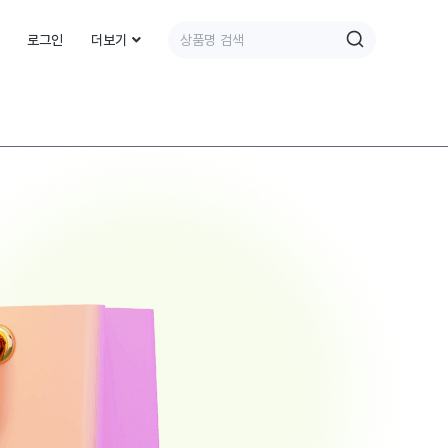
로그인
더보기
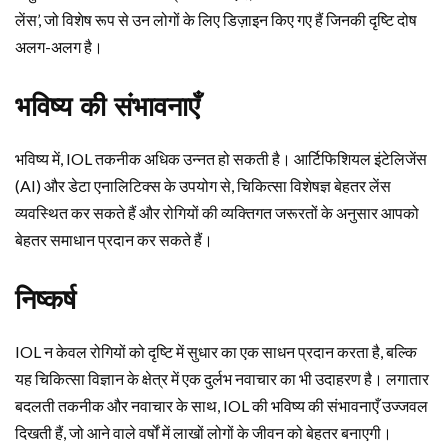
लेंस’, जो विशेष रूप से उन लोगों के लिए डिज़ाइन किए गए हैं जिनकी दृष्टि दोष
अलग-अलग है।
भविष्य की संभावनाएँ
भविष्य में, IOL तकनीक अधिक उन्नत हो सकती है। आर्टिफिशियल इंटेलिजेंस
(AI) और डेटा एनालिटिक्स के उपयोग से, चिकित्सा विशेषज्ञ बेहतर लेंस
व्यवस्थित कर सकते हैं और रोगियों की व्यक्तिगत जरूरतों के अनुसार आपको
बेहतर समाधान प्रदान कर सकते हैं।
निष्कर्ष
IOL न केवल रोगियों को दृष्टि में सुधार का एक साधन प्रदान करता है, बल्कि
यह चिकित्सा विज्ञान के क्षेत्र में एक दुर्लभ नवाचार का भी उदाहरण है। लगातार
बदलती तकनीक और नवाचार के साथ, IOL की भविष्य की संभावनाएँ उज्जवल
दिखती हैं, जो आने वाले वर्षों में लाखों लोगों के जीवन को बेहतर बनाएगी।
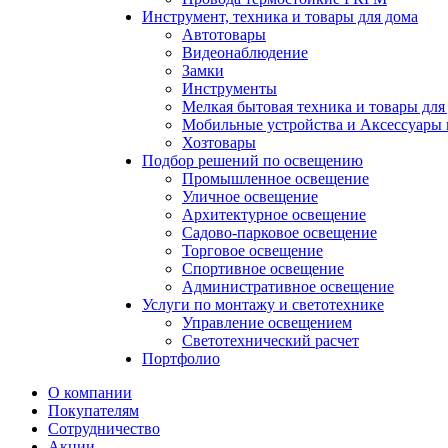
Инструмент, техника и товары для дома
Автотовары
Видеонаблюдение
Замки
Инструменты
Мелкая бытовая техника и товары для
Мобильные устройства и Аксессуары 
Хозтовары
Подбор решений по освещению
Промышленное освещение
Уличное освещение
Архитектурное освещение
Садово-парковое освещение
Торговое освещение
Спортивное освещение
Административное освещение
Услуги по монтажу и светотехнике
Управление освещением
Светотехнический расчет
Портфолио
О компании
Покупателям
Сотрудничество
Акции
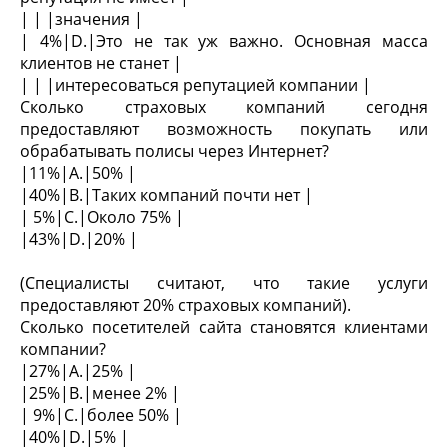
| | |значения |
| 4%|D.|Это не так уж важно. Основная масса
клиентов не станет |
| | |интересоваться репутацией компании |
Сколько страховых компаний сегодня
предоставляют возможность покупать или
обрабатывать полисы через Интернет?
|11%|A.|50% |
|40%|B.|Таких компаний почти нет |
| 5%|C.|Около 75% |
|43%|D.|20% |
(Специалисты считают, что такие услуги
предоставляют 20% страховых компаний).
Сколько посетителей сайта становятся клиентами
компании?
|27%|A.|25% |
|25%|B.|менее 2% |
| 9%|C.|более 50% |
|40%|D.|5% |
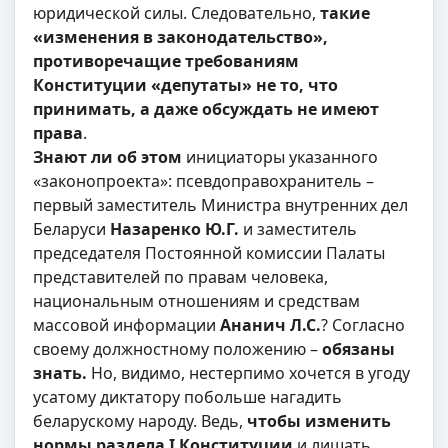
юридической силы. Следовательно,
такие
«изменения в законодательство»,
противоречащие требованиям
Конституции «депутаты» не то, что
принимать, а даже обсуждать не имеют
права
.
Знают ли об этом
инициаторы указанного
«законопроекта»: псевдоправохранитель –
первый заместитель Министра внутренних дел
Беларуси
Назаренко Ю.Г.
и заместитель
председателя Постоянной комиссии Палаты
представителей по правам человека,
национальным отношениям и средствам
массовой информации
Ананич Л.С.
? Согласно
своему должностному положению –
обязаны
знать.
Но, видимо, нестерпимо хочется в угоду
усатому диктатору побольше нагадить
беларускому народу. Ведь,
чтобы изменить
нормы раздела I Конституции
и лишать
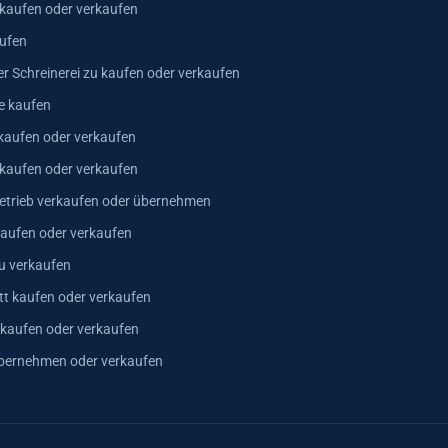
 kaufen oder verkaufen
ufen
er Schreinerei zu kaufen oder verkaufen
e kaufen
kaufen oder verkaufen
 kaufen oder verkaufen
trieb verkaufen oder übernehmen
aufen oder verkaufen
u verkaufen
t kaufen oder verkaufen
 kaufen oder verkaufen
bernehmen oder verkaufen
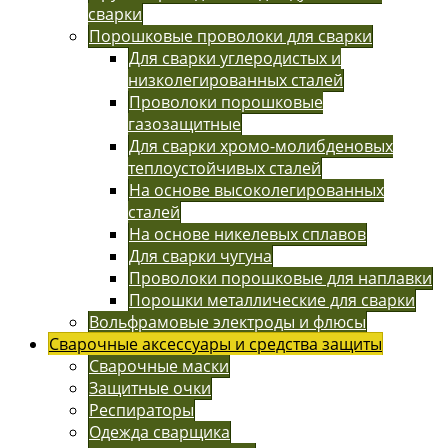
сварки
Порошковые проволоки для сварки
Для сварки углеродистых и
низколегированных сталей
Проволоки порошковые
газозащитные
Для сварки хромо-молибденовых
теплоустойчивых сталей
На основе высоколегированных
сталей
На основе никелевых сплавов
Для сварки чугуна
Проволоки порошковые для наплавки
Порошки металлические для сварки
Вольфрамовые электроды и флюсы
Сварочные аксессуары и средства защиты
Сварочные маски
Защитные очки
Респираторы
Одежда сварщика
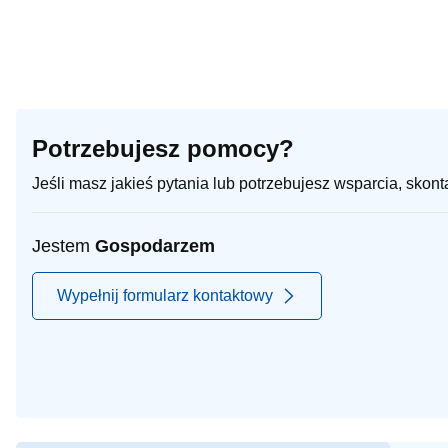
Potrzebujesz pomocy?
Jeśli masz jakieś pytania lub potrzebujesz wsparcia, skon
Jestem
Gospodarzem
Wypełnij formularz kontaktowy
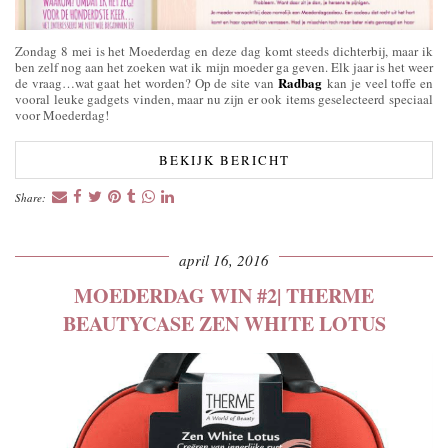
Zondag 8 mei is het Moederdag en deze dag komt steeds dichterbij, maar ik
ben zelf nog aan het zoeken wat ik mijn moeder ga geven. Elk jaar is het weer
Radbag
de vraag…wat gaat het worden? Op de site van
kan je veel toffe en
vooral leuke gadgets vinden, maar nu zijn er ook items geselecteerd speciaal
voor Moederdag!
BEKIJK BERICHT
Share:
april 16, 2016
MOEDERDAG WIN #2| THERME
BEAUTYCASE ZEN WHITE LOTUS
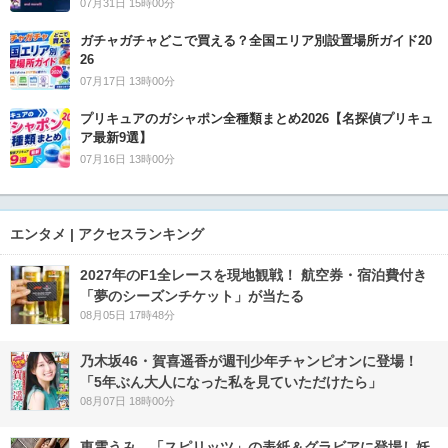
07月31日 15時00分
ガチャガチャどこで買える？全国エリア別設置場所ガイド20
26
07月17日 13時00分
プリキュアのガシャポン全種類まとめ2026【名探偵プリキュ
ア最新9選】
07月16日 13時00分
エンタメ | アクセスランキング
2027年のF1全レースを現地観戦！ 航空券・宿泊費付き
「夢のシーズンチケット」が当たる
08月05日 17時48分
乃木坂46・賀喜遥香が週刊少年チャンピオンに登場！
「5年ぶん大人になった私を見ていただけたら」
08月07日 18時00分
東雲うみ、「スピリッツ」の表紙＆グラビアに登場し妖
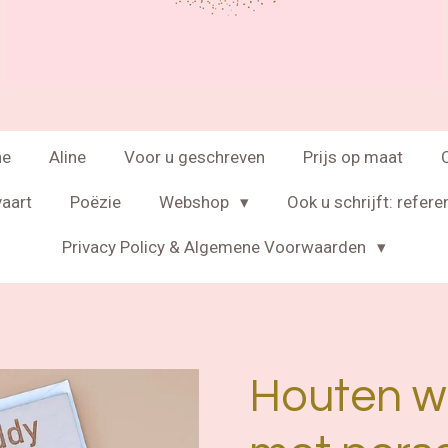
ne
Aline
Voor u geschreven
Prijs op maat
vaart
Poëzie
Webshop
Ook u schrijft: refere
Privacy Policy & Algemene Voorwaarden
Houten w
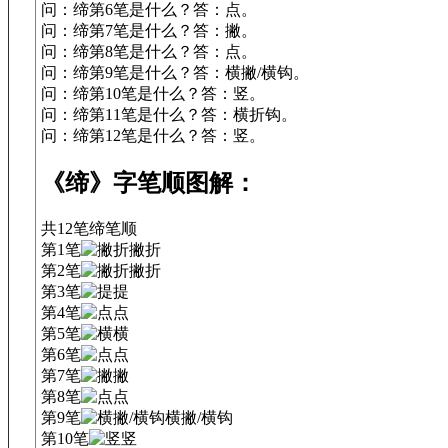
问：缔第6笔是什么？答：点。
问：缔第7笔是什么？答：撇。
问：缔第8笔是什么？答：点。
问：缔第9笔是什么？答：横撇/横钩。
问：缔第10笔是什么？答：竖。
问：缔第11笔是什么？答：横折钩。
问：缔第12笔是什么？答：竖。
《缔》字笔顺图解：
共12笔
缔
笔顺
第1笔
撇折
第2笔
撇折
第3笔
提
第4笔
点
第5笔
横
第6笔
点
第7笔
撇
第8笔
点
第9笔
横撇/横钩
第10笔
竖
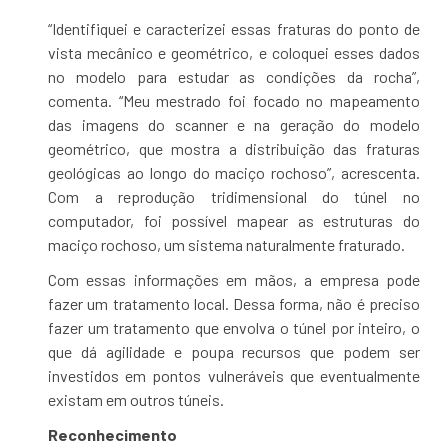
“Identifiquei e caracterizei essas fraturas do ponto de
vista mecânico e geométrico, e coloquei esses dados
no modelo para estudar as condições da rocha”,
comenta. “Meu mestrado foi focado no mapeamento
das imagens do scanner e na geração do modelo
geométrico, que mostra a distribuição das fraturas
geológicas ao longo do maciço rochoso”, acrescenta.
Com a reprodução tridimensional do túnel no
computador, foi possível mapear as estruturas do
maciço rochoso, um sistema naturalmente fraturado.
Com essas informações em mãos, a empresa pode
fazer um tratamento local. Dessa forma, não é preciso
fazer um tratamento que envolva o túnel por inteiro, o
que dá agilidade e poupa recursos que podem ser
investidos em pontos vulneráveis que eventualmente
existam em outros túneis.
Reconhecimento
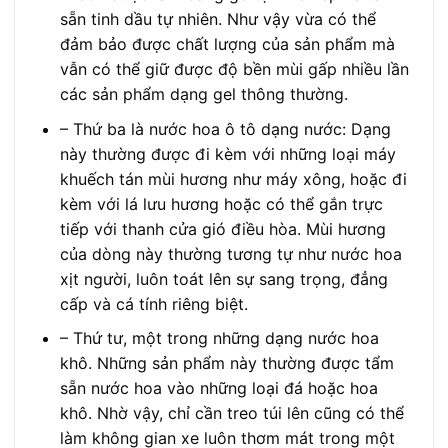
sẵn tinh dầu tự nhiên. Như vậy vừa có thể
đảm bảo được chất lượng của sản phẩm mà
vẫn có thể giữ được độ bền mùi gấp nhiều lần
các sản phẩm dạng gel thông thường.
– Thứ ba là nước hoa ô tô dạng nước: Dạng
này thường được đi kèm với những loại máy
khuếch tán mùi hương như máy xông, hoặc đi
kèm với lá lưu hương hoặc có thể gắn trực
tiếp với thanh cửa gió điều hòa. Mùi hương
của dòng này thường tương tự như nước hoa
xịt người, luôn toát lên sự sang trọng, đẳng
cấp và cá tính riêng biệt.
– Thứ tư, một trong những dạng nước hoa
khô. Những sản phẩm này thường được tẩm
sẵn nước hoa vào những loại đá hoặc hoa
khô. Nhờ vậy, chỉ cần treo túi lên cũng có thể
làm không gian xe luôn thơm mát trong một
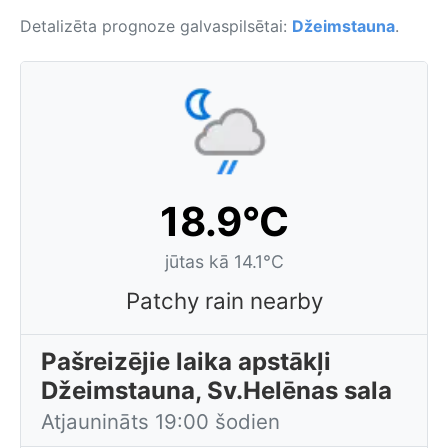
Detalizēta prognoze galvaspilsētai:
Džeimstauna
.
18.9°C
jūtas kā 14.1°C
Patchy rain nearby
Pašreizējie laika apstākļi
Džeimstauna, Sv.Helēnas sala
Atjaunināts 19:00 šodien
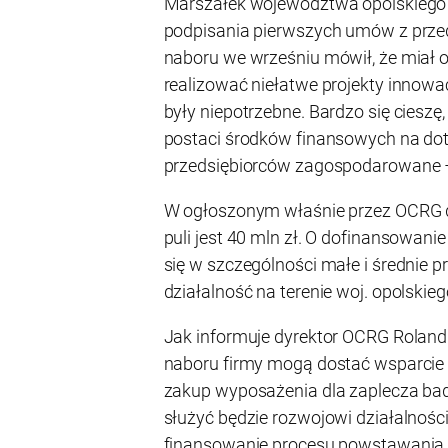
Marszałek województwa opolskiego 
podpisania pierwszych umów z prze
naboru we wrześniu mówił, że miał ob
realizować niełatwe projekty innowa
były niepotrzebne. Bardzo się cieszę,
postaci środków finansowych na dot
przedsiębiorców zagospodarowane 
W ogłoszonym właśnie przez OCRG 
puli jest 40 mln zł. O dofinansowan
się w szczególności małe i średnie 
działalność na terenie woj. opolskieg
Jak informuje dyrektor OCRG Rolan
naboru firmy mogą dostać wsparcie
zakup wyposażenia dla zaplecza ba
służyć będzie rozwojowi działalności
finansowanie procesu powstawania 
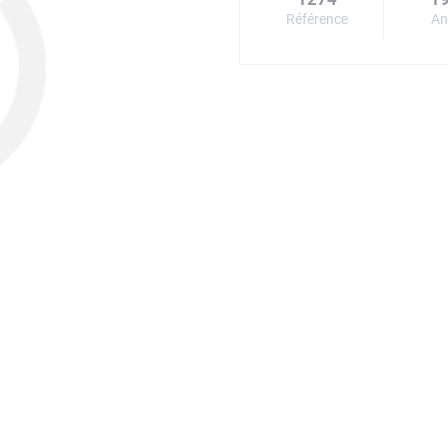
Référence
An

++++++++

- [Instructions to follow] Please go through the data above and copy each line containing the word "maciço".

- [Result for this task]
geológicas ao longo do maciço rochoso”, acrescenta.
maciço rochoso, um sistema naturalmente fraturado.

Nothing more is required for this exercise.